Redwood Materials & Toyota team up to recycle batteries in U.S.

Lithium-ion battery recycling startup Redwood Materials has reportedly partnered with automotive giant Toyota Motor Corporation to collect, restore, and recycle battery materials and batteries.

The partnership comes on the heels of the retirement of the first iteration of Toyota Prius hybrids which were rolled out over two decades ago. Under the collaboration, the batteries will be collected from the electrified and hybrid vehicles of Toyota.

This is one of the recent string of collaborations between Redwood and OEMs like Ford, Volvo, Proterra, and Panasonic, which is providing batteries to the Nevada Gigafactory of Tesla.

With the forthcoming EV takeover, there is a growing demand for regionally produced battery materials. By collaborating with automakers like Toyota, Redwood intends to develop a circular EV battery supply chain in the United States that will ultimately reduce the battery cost and balance the necessity for mining valuable metals.

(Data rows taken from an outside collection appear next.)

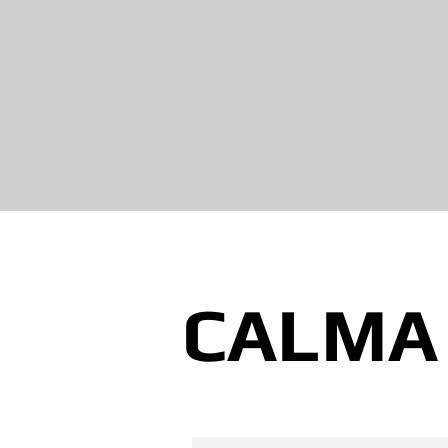
CALMA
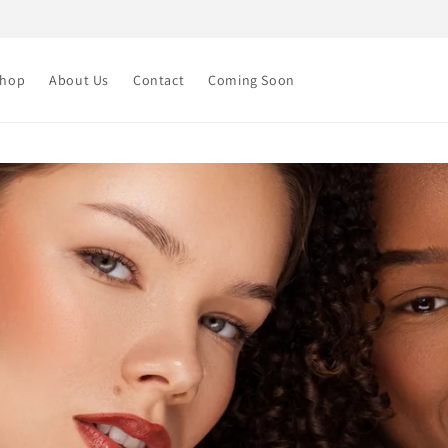
Shop
About Us
Contact
Coming Soon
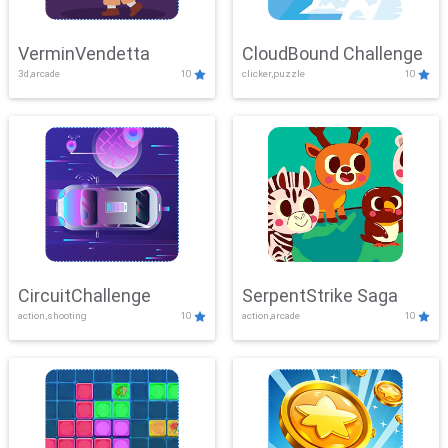
VerminVendetta
CloudBound Challenge
3d,arcade
10
clicker,puzzle
10
CircuitChallenge
SerpentStrike Saga
action,shooting
10
action,arcade
10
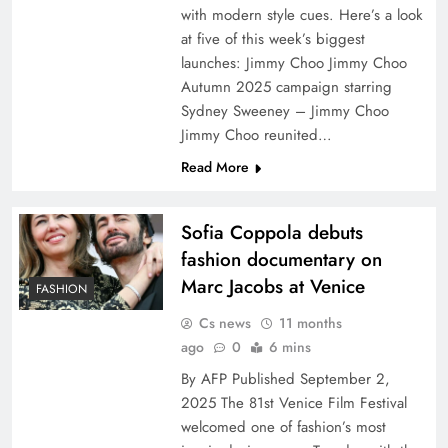
with modern style cues. Here’s a look
at five of this week’s biggest
launches: Jimmy Choo Jimmy Choo
Autumn 2025 campaign starring
Sydney Sweeney – Jimmy Choo
Jimmy Choo reunited…
Read More
Sofia Coppola debuts
fashion documentary on
Marc Jacobs at Venice
FASHION
Cs news
11 months
ago
0
6 mins
By AFP Published September 2,
2025 The 81st Venice Film Festival
welcomed one of fashion’s most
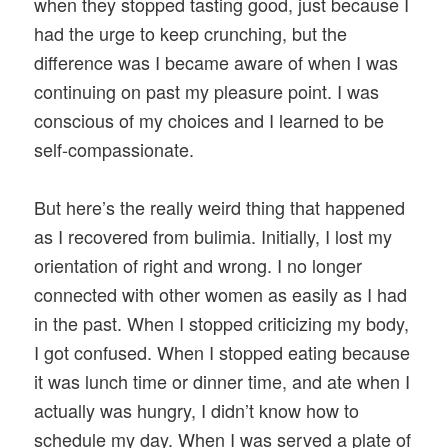
when they stopped tasting good, just because I
had the urge to keep crunching, but the
difference was I became aware of when I was
continuing on past my pleasure point. I was
conscious of my choices and I learned to be
self-compassionate.
But here’s the really weird thing that happened
as I recovered from bulimia. Initially, I lost my
orientation of right and wrong. I no longer
connected with other women as easily as I had
in the past. When I stopped criticizing my body,
I got confused. When I stopped eating because
it was lunch time or dinner time, and ate when I
actually was hungry, I didn’t know how to
schedule my day. When I was served a plate of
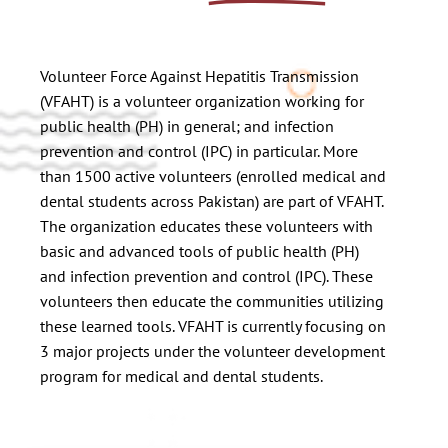
Volunteer Force Against Hepatitis Transmission
(VFAHT) is a volunteer organization working for
public health (PH) in general; and infection
prevention and control (IPC) in particular. More
than 1500 active volunteers (enrolled medical and
dental students across Pakistan) are part of VFAHT.
The organization educates these volunteers with
basic and advanced tools of public health (PH)
and infection prevention and control (IPC). These
volunteers then educate the communities utilizing
these learned tools. VFAHT is currently focusing on
3 major projects under the volunteer development
program for medical and dental students.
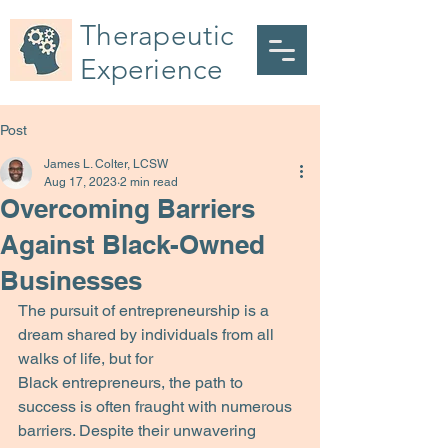
Therapeutic
Experience
Post
James L. Colter, LCSW
Aug 17, 2023
2 min read
Overcoming Barriers
Against Black-Owned
Businesses
The pursuit of entrepreneurship is a 
dream shared by individuals from all 
walks of life, but for
Black entrepreneurs, the path to 
success is often fraught with numerous 
barriers. Despite their unwavering 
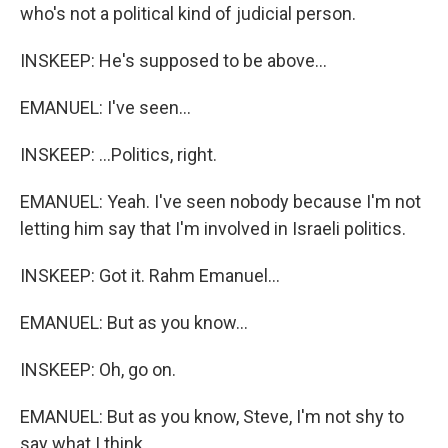
who's not a political kind of judicial person.
INSKEEP: He's supposed to be above...
EMANUEL: I've seen...
INSKEEP: ...Politics, right.
EMANUEL: Yeah. I've seen nobody because I'm not
letting him say that I'm involved in Israeli politics.
INSKEEP: Got it. Rahm Emanuel...
EMANUEL: But as you know...
INSKEEP: Oh, go on.
EMANUEL: But as you know, Steve, I'm not shy to
say what I think.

According to Redwood’s vice president of communications and government relations Alexis Georgeson, the company will initially focus on assessing the battery health of Toyota cars and analyze the possibility of restoring them to increase the life of current cars.

In scenarios where there is no scope for refurbishment, the company will recycle the batteries, extracting materials like lithium, copper, nickel, and cobalt.

Redwood will then remake those materials into cathodes and anode copper foils-the two critical components of a battery that account for 65% of the overall cost- which can be returned to Toyota to manufacture cells.

In September, the company announced its plans to make crucial battery materials instead of just recycling them. So, the collaboration with Toyota is a good instance of business expansion.

Redwood’s activity with Toyota will be performed at its Northern Nevada Battery Materials Campus where the company recycles scrap from consumer electronics like laptops, cell phones, e-bikes, power tools, and scooters.